*** Opening Task data ***

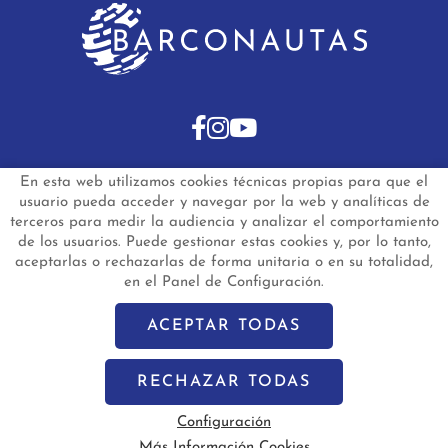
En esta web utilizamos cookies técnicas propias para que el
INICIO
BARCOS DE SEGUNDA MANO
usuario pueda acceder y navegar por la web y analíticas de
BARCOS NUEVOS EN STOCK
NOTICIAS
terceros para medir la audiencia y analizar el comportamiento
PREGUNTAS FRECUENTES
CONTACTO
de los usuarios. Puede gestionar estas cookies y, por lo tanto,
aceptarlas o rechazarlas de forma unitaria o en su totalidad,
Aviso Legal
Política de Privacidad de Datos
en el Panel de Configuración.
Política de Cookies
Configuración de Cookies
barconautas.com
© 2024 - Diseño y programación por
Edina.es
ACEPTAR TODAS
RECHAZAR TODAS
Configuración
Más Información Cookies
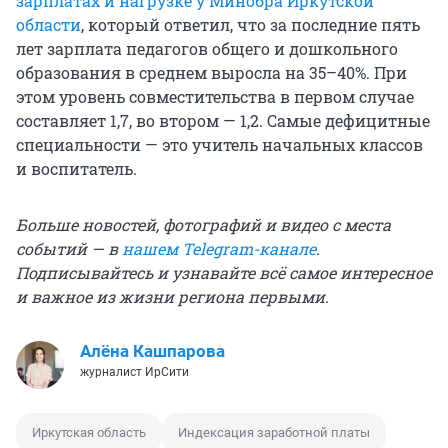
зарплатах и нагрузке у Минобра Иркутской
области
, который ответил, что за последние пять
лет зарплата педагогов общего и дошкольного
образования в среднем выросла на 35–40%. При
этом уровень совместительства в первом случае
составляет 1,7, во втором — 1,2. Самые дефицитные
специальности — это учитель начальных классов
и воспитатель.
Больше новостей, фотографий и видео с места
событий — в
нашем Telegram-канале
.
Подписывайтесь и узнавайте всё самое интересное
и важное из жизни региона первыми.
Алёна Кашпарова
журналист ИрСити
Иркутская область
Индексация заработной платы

*** Closing Task data ***
*** Opening Task data ***

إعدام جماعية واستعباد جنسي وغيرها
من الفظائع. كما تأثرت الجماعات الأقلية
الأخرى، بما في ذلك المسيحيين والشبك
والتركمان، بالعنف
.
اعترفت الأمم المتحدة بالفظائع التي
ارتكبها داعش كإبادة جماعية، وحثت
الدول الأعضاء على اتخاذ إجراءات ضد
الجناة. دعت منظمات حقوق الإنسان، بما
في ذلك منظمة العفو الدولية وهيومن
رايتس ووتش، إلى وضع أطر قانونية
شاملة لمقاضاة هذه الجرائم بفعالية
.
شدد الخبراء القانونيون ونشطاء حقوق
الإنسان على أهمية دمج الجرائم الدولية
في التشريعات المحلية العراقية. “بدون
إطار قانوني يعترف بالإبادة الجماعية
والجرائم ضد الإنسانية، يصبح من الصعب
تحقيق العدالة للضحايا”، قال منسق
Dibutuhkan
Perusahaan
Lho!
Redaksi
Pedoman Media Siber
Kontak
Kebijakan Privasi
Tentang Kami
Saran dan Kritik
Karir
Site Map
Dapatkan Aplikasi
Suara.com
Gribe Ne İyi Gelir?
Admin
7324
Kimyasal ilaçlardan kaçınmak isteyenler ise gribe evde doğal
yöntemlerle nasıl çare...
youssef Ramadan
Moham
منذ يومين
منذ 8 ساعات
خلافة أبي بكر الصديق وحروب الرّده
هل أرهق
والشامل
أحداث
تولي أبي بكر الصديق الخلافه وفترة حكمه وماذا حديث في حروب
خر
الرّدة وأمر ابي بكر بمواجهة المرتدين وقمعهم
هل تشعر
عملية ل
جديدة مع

*** Closing Task data ***

#### [What the exercise asks]
Copy the lines of the data above exactly as written, beginning with the line containing "составляет 1,7, во" and ending with the line containing "Индексация заработной платы", and leave out all other lines.

#### [Result below]
составляет 1,7, во втором — 1,2. Самые дефицитные
специальности — это учитель начальных классов
и воспитатель.
Больше новостей, фотографий и видео с места
событий — в
нашем Telegram-канале
.
Подписывайтесь и узнавайте всё самое интересное
и важное из жизни региона первыми.
Алёна Кашпарова
журналист ИрСити
Иркутская область
Индексация заработной платы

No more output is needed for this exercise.